• **Work task**
Search the listing for "geil" and copy every line where it appears.

• **Input records**
◆ ◆ ◆ ◆ ◆
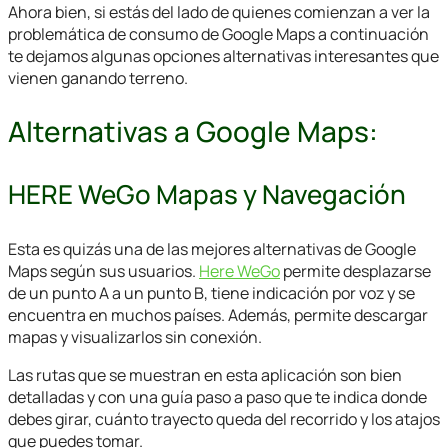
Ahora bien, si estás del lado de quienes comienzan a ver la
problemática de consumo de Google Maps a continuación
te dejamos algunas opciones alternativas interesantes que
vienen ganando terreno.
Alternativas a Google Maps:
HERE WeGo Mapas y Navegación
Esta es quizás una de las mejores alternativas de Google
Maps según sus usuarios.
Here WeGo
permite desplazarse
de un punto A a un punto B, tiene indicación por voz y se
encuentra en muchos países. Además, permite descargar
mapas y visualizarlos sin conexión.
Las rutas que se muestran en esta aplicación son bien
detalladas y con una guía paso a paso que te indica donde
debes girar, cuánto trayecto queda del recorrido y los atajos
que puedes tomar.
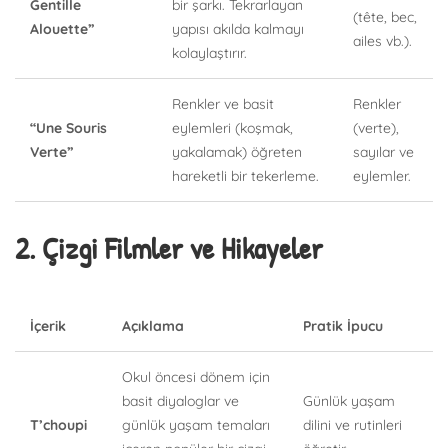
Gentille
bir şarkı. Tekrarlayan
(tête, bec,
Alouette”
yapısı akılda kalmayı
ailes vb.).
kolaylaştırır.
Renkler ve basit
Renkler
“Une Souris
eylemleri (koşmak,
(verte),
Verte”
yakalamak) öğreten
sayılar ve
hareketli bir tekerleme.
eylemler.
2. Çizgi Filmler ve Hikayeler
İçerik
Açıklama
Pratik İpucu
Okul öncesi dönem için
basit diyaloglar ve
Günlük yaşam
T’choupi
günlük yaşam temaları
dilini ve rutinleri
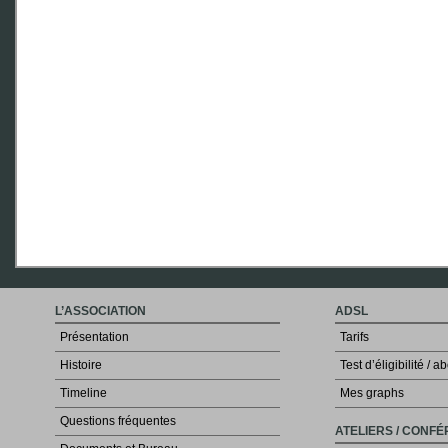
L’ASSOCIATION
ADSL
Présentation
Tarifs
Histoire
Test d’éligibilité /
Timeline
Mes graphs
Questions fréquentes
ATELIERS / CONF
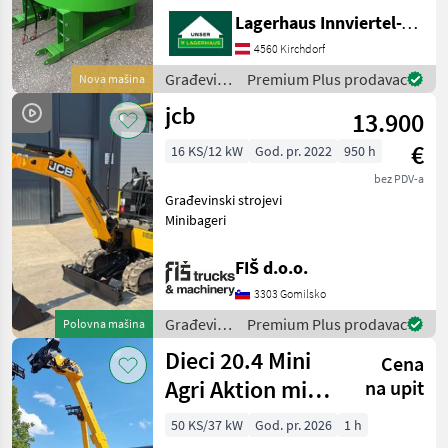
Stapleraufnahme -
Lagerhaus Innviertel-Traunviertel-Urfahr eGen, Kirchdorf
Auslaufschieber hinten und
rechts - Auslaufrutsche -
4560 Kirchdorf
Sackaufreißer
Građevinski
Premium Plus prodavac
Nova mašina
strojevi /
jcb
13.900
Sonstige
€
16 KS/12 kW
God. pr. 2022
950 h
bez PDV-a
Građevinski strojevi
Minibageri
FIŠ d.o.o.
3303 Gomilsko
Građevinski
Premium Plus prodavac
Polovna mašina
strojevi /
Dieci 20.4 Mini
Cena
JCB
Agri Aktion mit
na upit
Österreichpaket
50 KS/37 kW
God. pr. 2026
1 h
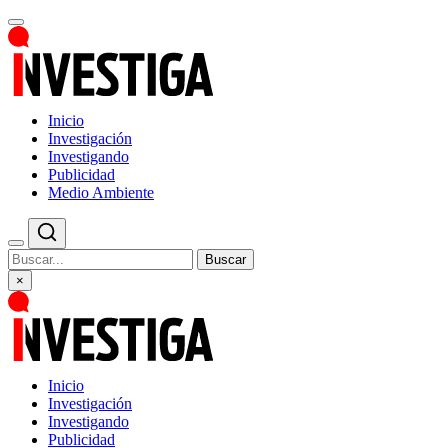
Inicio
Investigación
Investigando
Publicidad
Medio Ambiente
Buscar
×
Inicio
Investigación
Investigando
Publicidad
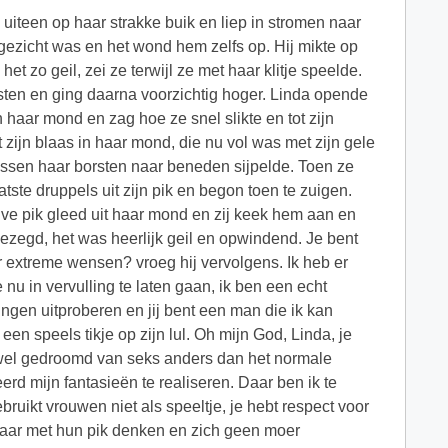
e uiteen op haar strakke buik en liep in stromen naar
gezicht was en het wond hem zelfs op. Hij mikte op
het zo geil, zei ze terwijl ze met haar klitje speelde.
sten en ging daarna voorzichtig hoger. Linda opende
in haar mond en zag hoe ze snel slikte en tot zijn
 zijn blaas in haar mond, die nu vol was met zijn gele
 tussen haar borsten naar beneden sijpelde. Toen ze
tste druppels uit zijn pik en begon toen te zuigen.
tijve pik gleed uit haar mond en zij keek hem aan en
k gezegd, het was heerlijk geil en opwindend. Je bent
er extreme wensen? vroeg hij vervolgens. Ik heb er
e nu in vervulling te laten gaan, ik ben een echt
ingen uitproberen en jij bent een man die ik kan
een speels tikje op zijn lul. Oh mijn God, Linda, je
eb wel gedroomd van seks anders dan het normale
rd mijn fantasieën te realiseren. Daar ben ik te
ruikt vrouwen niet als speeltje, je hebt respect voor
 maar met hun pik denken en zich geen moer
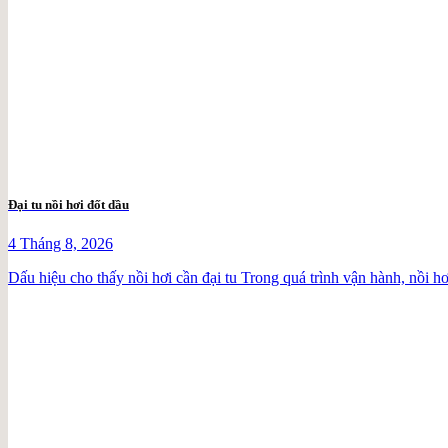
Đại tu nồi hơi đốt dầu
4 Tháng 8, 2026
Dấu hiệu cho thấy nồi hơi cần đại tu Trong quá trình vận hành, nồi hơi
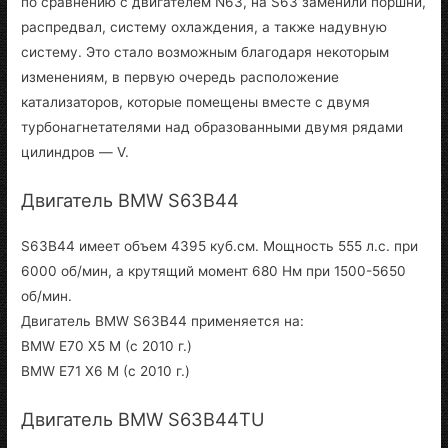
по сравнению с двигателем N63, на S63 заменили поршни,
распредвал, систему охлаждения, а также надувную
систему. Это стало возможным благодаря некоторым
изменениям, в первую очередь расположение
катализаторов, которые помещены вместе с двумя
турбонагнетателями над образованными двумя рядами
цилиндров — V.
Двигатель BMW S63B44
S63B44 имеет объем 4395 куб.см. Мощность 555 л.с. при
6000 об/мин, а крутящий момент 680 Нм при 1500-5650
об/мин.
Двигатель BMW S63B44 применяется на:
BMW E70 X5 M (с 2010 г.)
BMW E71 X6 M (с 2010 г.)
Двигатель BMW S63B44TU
◆ ◆ ◆ ◆ ◆
• **Task output**
het zo geil, zei ze terwijl ze met haar klitje speelde.
k gezegd, het was heerlijk geil en opwindend. Je bent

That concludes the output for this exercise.